Saved data entries:
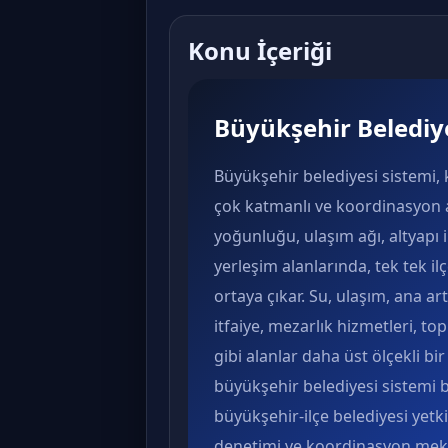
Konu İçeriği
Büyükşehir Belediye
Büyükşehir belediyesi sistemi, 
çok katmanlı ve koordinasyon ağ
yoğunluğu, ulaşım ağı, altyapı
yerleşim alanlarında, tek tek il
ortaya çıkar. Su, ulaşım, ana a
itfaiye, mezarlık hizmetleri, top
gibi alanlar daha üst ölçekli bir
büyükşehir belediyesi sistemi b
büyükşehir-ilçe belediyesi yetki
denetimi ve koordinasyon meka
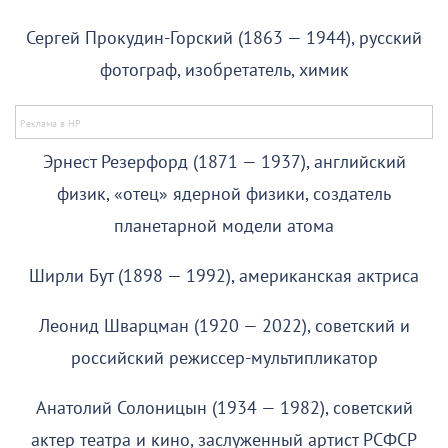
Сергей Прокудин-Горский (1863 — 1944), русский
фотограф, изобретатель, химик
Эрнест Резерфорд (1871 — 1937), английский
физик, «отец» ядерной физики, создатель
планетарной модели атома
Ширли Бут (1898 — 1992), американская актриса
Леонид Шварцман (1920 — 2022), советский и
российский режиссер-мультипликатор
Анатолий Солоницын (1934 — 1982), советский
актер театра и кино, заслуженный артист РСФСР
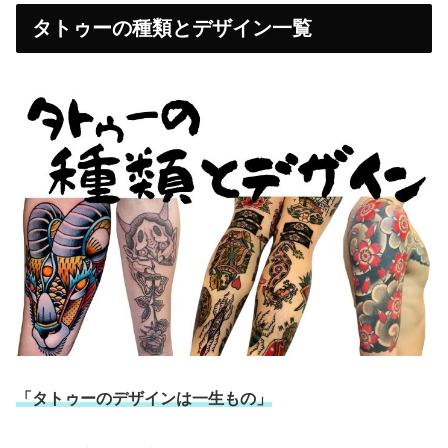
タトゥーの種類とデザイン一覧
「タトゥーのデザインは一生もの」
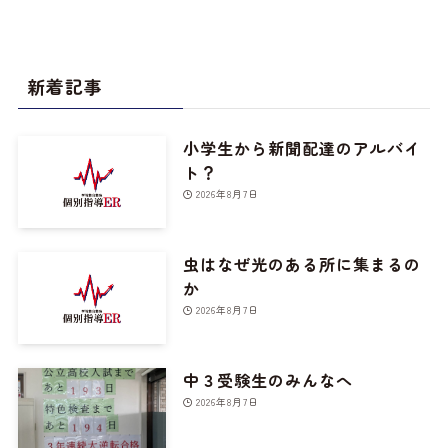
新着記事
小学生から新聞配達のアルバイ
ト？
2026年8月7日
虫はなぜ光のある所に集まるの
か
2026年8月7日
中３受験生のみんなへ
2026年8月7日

Task directions:
Please output every entry exactly as written, apart from the pictures.

Problem solution:
Konu İçeriği
Büyükşehir Belediye
Büyükşehir belediyesi sistemi, 
çok katmanlı ve koordinasyon ağ
yoğunluğu, ulaşım ağı, altyapı
yerleşim alanlarında, tek tek il
ortaya çıkar. Su, ulaşım, ana a
itfaiye, mezarlık hizmetleri, top
gibi alanlar daha üst ölçekli bir
büyükşehir belediyesi sistemi b
büyükşehir-ilçe belediyesi yetki
denetimi ve koordinasyon meka
Сергей Прокудин-Горский (1863 — 1944), русский
фотограф, изобретатель, химик
Эрнест Резерфорд (1871 — 1937), английский
физик, «отец» ядерной физики, создатель
планетарной модели атома
Ширли Бут (1898 — 1992), американская актриса
Леонид Шварцман (1920 — 2022), советский и
российский режиссер-мультипликатор
Анатолий Солоницын (1934 — 1982), советский
актер театра и кино, заслуженный артист РСФСР
タトゥーの種類とデザイン一覧
「タトゥーのデザインは一生もの」
新着記事
小学生から新聞配達のアルバイ
ト？
2026年8月7日
虫はなぜ光のある所に集まるの
か
2026年8月7日
中３受験生のみんなへ
2026年8月7日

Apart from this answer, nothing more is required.